A commonly available nutritional drink may help prevent memory loss in people at risk of Alzheimer's disease, said a new study.
The over-the-counter drink called Souvenaid preserves the cells that usually diminishes in people with dementia and also help them perform everyday tasks easily.
‘Daily intake of an over-the-counter drink called Souvenaid may help improve memory in people with very early stage Alzheimer's disease.
The results of the LipiDiDiet clinical trial funded by the European Union (EU) was presented at the Advances In Alzheimer's Therapy Congress in Athens. The study had showed mixed results but still it is the first clinically proven treatment for memory problems in people at early stages of dementia.
The team examined 311 people aged 55-85 years with prodromal Alzheimer's disease (early stages). Half of the volunteers were given the nutritional drink while other half were given a drink with an equal calorie content but without the nutrients.

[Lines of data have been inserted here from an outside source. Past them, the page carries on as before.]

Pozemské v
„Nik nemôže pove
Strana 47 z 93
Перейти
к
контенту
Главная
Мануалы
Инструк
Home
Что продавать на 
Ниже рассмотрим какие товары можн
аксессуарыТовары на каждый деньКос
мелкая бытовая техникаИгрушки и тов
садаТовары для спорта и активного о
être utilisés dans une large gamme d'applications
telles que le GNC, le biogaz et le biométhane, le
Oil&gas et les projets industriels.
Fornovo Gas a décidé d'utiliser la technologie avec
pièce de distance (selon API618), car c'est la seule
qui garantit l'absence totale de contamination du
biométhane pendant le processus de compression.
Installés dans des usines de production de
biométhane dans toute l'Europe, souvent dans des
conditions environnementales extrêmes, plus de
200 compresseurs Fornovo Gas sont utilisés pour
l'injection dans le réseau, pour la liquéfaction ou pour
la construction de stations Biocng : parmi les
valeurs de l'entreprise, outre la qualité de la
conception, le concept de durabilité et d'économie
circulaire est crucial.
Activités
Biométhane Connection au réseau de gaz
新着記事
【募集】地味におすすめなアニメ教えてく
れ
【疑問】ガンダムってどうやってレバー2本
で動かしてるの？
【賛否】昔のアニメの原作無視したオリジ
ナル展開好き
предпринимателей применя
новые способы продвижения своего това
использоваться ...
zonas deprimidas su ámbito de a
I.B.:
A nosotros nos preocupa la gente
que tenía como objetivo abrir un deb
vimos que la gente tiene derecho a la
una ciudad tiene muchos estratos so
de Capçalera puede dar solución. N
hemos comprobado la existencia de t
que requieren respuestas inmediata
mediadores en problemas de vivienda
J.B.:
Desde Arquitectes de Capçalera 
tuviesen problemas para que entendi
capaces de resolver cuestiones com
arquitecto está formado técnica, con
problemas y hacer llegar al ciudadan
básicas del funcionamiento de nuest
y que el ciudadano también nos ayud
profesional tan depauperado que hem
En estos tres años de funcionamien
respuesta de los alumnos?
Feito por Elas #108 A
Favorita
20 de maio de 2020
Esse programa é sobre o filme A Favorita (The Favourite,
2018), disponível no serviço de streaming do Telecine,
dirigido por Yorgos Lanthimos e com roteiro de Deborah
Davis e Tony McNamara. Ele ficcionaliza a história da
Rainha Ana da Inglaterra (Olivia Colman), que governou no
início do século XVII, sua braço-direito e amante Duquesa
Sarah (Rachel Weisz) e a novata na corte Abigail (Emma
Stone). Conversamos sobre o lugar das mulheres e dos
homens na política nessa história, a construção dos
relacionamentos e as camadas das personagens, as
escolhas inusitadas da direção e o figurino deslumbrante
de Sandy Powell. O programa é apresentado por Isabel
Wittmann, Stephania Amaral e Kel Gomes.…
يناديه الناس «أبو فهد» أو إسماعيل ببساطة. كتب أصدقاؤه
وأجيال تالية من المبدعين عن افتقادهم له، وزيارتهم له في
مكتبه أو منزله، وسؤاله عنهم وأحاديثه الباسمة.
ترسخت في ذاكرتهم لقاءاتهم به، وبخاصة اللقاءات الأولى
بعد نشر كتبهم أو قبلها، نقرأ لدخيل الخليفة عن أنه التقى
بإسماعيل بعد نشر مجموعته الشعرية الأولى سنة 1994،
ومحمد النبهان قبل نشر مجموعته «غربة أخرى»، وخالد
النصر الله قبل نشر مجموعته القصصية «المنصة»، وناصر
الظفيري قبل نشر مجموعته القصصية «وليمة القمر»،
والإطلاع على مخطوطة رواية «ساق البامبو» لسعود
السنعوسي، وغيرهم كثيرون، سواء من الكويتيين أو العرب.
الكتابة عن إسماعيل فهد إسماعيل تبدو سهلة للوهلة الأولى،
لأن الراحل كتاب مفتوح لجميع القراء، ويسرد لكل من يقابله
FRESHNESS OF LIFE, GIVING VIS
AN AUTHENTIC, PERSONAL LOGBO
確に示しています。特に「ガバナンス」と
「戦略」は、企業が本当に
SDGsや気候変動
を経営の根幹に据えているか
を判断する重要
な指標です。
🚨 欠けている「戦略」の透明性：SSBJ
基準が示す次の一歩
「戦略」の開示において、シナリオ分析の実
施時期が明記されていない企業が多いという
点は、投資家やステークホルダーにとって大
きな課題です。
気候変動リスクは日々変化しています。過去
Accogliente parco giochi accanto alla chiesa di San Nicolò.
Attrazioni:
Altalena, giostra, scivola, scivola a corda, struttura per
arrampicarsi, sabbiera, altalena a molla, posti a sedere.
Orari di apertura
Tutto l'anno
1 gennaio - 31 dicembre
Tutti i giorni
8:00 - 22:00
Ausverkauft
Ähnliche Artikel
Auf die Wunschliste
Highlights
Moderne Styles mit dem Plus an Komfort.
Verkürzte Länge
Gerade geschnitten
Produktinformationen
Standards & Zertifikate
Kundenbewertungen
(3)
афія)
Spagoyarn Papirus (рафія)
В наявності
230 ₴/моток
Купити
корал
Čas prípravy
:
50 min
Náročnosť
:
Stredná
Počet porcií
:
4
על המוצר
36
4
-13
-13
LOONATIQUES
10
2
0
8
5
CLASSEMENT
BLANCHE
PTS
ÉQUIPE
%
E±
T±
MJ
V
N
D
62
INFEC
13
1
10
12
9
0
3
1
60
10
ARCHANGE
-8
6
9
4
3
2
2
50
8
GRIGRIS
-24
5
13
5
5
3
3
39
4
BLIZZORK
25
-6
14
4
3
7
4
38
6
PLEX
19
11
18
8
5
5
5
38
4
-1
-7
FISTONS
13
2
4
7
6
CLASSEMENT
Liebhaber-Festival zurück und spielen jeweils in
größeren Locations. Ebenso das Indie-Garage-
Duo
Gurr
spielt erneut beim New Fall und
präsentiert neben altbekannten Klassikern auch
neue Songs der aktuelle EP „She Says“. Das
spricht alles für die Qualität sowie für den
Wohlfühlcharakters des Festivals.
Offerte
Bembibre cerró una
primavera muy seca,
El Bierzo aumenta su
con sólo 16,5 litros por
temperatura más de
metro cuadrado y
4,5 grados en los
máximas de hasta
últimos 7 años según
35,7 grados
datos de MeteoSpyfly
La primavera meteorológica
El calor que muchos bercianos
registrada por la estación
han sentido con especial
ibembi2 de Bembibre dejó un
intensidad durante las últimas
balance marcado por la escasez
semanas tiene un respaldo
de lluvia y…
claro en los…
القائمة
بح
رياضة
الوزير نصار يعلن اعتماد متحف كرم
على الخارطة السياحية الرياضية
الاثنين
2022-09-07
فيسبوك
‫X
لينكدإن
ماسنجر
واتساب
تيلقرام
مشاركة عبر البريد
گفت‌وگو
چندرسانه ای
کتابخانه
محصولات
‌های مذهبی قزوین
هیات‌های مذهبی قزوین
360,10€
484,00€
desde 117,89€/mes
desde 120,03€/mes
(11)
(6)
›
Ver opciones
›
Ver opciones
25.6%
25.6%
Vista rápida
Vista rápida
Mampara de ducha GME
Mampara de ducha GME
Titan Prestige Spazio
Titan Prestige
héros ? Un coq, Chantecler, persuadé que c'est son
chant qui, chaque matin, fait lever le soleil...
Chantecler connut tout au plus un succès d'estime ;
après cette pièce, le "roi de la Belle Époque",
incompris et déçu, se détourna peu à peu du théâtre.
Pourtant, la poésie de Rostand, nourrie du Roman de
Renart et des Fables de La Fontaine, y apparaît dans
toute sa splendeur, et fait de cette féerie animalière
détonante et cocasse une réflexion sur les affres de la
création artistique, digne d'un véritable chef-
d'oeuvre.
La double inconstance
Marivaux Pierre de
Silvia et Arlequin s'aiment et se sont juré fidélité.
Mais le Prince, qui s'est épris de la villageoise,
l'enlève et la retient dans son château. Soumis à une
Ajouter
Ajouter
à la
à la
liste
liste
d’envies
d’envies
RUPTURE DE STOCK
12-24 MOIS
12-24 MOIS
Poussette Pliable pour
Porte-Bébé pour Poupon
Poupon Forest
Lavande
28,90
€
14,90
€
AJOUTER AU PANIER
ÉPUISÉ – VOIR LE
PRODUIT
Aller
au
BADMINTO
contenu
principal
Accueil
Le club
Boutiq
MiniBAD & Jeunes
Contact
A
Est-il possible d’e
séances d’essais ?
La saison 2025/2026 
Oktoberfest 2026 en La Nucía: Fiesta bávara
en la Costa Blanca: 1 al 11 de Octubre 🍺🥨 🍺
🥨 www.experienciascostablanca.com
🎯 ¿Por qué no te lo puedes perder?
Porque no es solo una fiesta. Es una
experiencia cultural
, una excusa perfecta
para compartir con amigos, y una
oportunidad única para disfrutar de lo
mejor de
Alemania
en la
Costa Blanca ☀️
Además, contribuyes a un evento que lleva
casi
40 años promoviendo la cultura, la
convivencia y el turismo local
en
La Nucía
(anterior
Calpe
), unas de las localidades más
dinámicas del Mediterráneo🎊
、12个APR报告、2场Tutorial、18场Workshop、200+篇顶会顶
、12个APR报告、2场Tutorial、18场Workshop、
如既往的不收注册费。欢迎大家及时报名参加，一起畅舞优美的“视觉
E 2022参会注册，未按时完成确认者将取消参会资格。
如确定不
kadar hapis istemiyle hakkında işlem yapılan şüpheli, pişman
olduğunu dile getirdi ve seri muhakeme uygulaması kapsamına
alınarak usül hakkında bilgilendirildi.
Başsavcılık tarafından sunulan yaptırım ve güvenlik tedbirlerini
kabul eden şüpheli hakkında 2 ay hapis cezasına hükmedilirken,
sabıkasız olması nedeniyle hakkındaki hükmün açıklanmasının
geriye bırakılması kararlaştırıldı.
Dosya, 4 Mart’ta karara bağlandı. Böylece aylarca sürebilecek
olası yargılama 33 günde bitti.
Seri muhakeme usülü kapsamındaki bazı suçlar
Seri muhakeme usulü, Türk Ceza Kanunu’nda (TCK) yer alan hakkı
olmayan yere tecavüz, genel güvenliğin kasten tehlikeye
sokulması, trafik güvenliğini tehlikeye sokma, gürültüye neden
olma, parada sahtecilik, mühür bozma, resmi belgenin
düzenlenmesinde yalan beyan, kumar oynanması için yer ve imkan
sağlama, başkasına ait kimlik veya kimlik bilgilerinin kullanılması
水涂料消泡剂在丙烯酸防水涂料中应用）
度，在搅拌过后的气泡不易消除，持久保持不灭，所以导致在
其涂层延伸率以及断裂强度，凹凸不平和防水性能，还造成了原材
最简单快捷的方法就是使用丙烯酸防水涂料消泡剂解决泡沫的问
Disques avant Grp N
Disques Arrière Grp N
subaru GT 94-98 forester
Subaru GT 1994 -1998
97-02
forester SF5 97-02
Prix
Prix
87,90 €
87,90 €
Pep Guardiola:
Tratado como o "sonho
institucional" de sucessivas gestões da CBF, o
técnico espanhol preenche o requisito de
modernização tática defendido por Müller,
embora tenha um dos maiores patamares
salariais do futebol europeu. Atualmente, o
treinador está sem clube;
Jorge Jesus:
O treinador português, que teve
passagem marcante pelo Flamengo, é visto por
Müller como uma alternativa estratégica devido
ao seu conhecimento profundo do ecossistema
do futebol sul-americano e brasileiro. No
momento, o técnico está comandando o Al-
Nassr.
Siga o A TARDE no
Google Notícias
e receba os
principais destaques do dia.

They were also subjected to frequent brain scanning.
The study found that the volunteers who took the drink had 38.7 percent less brain shrinkage, particularly in the hippocampal area, the part of the brain that helps store short-term memories, than those who did not. They were also able to remember and perform their everyday tasks.
Dr. James Pickett, head of research at the Alzheimer's Society, said, "The results show that an over-the-counter nutritional supplement can bring memory improvements for people in the very early stages of Alzheimer's disease, providing some relief to one of the most common symptoms. However, the study wasn't considered an overall success as there were no wider improvements in cognition and there was no evidence that the drink can slow the progression of Alzheimer's disease."